-- Opening Marker --

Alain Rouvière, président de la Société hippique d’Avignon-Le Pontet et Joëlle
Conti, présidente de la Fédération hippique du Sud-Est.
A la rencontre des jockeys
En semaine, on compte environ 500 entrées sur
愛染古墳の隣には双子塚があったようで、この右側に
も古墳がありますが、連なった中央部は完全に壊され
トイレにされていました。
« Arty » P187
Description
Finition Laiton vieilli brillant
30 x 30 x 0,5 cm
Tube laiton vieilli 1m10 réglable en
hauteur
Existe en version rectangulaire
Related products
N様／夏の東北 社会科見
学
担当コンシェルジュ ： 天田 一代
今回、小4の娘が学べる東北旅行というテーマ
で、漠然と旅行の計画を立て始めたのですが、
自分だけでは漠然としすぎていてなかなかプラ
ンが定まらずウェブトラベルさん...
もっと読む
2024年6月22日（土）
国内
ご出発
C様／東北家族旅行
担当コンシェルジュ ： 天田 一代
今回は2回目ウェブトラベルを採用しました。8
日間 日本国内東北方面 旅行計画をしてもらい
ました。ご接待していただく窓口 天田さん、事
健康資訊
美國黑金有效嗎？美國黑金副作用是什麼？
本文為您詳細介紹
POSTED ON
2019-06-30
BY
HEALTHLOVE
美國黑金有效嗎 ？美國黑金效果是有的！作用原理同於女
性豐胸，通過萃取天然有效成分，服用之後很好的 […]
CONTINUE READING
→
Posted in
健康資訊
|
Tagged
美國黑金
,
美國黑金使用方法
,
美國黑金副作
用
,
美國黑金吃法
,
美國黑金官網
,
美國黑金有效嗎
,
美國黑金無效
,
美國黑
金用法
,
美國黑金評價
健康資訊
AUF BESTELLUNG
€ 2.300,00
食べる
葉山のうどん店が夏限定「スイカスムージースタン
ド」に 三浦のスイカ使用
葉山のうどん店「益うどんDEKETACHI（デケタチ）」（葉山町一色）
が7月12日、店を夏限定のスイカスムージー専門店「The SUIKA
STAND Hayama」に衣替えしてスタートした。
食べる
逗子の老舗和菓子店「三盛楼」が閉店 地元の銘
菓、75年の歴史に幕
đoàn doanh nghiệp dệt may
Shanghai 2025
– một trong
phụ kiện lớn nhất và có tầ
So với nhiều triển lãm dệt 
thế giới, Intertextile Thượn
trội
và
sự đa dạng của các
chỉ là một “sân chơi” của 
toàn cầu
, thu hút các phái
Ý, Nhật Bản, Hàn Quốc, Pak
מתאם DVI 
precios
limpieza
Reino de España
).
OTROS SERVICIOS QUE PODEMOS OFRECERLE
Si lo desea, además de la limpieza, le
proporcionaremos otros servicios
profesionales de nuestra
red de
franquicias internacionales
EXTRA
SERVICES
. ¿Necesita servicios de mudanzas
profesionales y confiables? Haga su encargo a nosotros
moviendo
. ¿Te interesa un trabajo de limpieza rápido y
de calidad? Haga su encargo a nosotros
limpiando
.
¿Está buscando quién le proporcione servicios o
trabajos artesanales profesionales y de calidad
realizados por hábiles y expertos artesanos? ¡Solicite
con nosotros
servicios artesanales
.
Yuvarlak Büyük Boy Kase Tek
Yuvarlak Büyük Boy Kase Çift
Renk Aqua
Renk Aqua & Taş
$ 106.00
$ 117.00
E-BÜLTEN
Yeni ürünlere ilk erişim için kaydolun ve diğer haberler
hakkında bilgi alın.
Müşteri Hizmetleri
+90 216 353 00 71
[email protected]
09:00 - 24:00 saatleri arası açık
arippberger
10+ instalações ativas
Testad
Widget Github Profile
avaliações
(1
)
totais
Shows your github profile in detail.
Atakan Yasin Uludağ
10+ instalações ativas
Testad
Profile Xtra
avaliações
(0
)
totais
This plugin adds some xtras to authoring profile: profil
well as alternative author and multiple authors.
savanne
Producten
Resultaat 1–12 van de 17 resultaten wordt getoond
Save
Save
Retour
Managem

-- Closing Marker --

**EXERCISE BRIEF:**
Produce a verbatim transcription of the entries above.

**RESPONSE BOX:**
Alain Rouvière, président de la Société hippique d’Avignon-Le Pontet et Joëlle
Conti, présidente de la Fédération hippique du Sud-Est.
A la rencontre des jockeys
En semaine, on compte environ 500 entrées sur
愛染古墳の隣には双子塚があったようで、この右側に
も古墳がありますが、連なった中央部は完全に壊され
トイレにされていました。
« Arty » P187
Description
Finition Laiton vieilli brillant
30 x 30 x 0,5 cm
Tube laiton vieilli 1m10 réglable en
hauteur
Existe en version rectangulaire
Related products
N様／夏の東北 社会科見
学
担当コンシェルジュ ： 天田 一代
今回、小4の娘が学べる東北旅行というテーマ
で、漠然と旅行の計画を立て始めたのですが、
自分だけでは漠然としすぎていてなかなかプラ
ンが定まらずウェブトラベルさん...
もっと読む
2024年6月22日（土）
国内
ご出発
C様／東北家族旅行
担当コンシェルジュ ： 天田 一代
今回は2回目ウェブトラベルを採用しました。8
日間 日本国内東北方面 旅行計画をしてもらい
ました。ご接待していただく窓口 天田さん、事
健康資訊
美國黑金有效嗎？美國黑金副作用是什麼？
本文為您詳細介紹
POSTED ON
2019-06-30
BY
HEALTHLOVE
美國黑金有效嗎 ？美國黑金效果是有的！作用原理同於女
性豐胸，通過萃取天然有效成分，服用之後很好的 […]
CONTINUE READING
→
Posted in
健康資訊
|
Tagged
美國黑金
,
美國黑金使用方法
,
美國黑金副作
用
,
美國黑金吃法
,
美國黑金官網
,
美國黑金有效嗎
,
美國黑金無效
,
美國黑
金用法
,
美國黑金評價
健康資訊
AUF BESTELLUNG
€ 2.300,00
食べる
葉山のうどん店が夏限定「スイカスムージースタン
ド」に 三浦のスイカ使用
葉山のうどん店「益うどんDEKETACHI（デケタチ）」（葉山町一色）
が7月12日、店を夏限定のスイカスムージー専門店「The SUIKA
STAND Hayama」に衣替えしてスタートした。
食べる
逗子の老舗和菓子店「三盛楼」が閉店 地元の銘
菓、75年の歴史に幕
đoàn doanh nghiệp dệt may
Shanghai 2025
– một trong
phụ kiện lớn nhất và có tầ
So với nhiều triển lãm dệt 
thế giới, Intertextile Thượn
trội
và
sự đa dạng của các
chỉ là một “sân chơi” của 
toàn cầu
, thu hút các phái
Ý, Nhật Bản, Hàn Quốc, Pak
מתאם DVI 
precios
limpieza
Reino de España
).
OTROS SERVICIOS QUE PODEMOS OFRECERLE
Si lo desea, además de la limpieza, le
proporcionaremos otros servicios
profesionales de nuestra
red de
franquicias internacionales
EXTRA
SERVICES
. ¿Necesita servicios de mudanzas
profesionales y confiables? Haga su encargo a nosotros
moviendo
. ¿Te interesa un trabajo de limpieza rápido y
de calidad? Haga su encargo a nosotros
limpiando
.
¿Está buscando quién le proporcione servicios o
trabajos artesanales profesionales y de calidad
realizados por hábiles y expertos artesanos? ¡Solicite
con nosotros
servicios artesanales
.
Yuvarlak Büyük Boy Kase Tek
Yuvarlak Büyük Boy Kase Çift
Renk Aqua
Renk Aqua & Taş
$ 106.00
$ 117.00
E-BÜLTEN
Yeni ürünlere ilk erişim için kaydolun ve diğer haberler
hakkında bilgi alın.
Müşteri Hizmetleri
+90 216 353 00 71
[email protected]
09:00 - 24:00 saatleri arası açık
arippberger
10+ instalações ativas
Testad
Widget Github Profile
avaliações
(1
)
totais
Shows your github profile in detail.
Atakan Yasin Uludağ
10+ instalações ativas
Testad
Profile Xtra
avaliações
(0
)
totais
This plugin adds some xtras to authoring profile: profil
well as alternative author and multiple authors.
savanne
Producten
Resultaat 1–12 van de 17 resultaten wordt getoond
Save
Save
Retour
Managem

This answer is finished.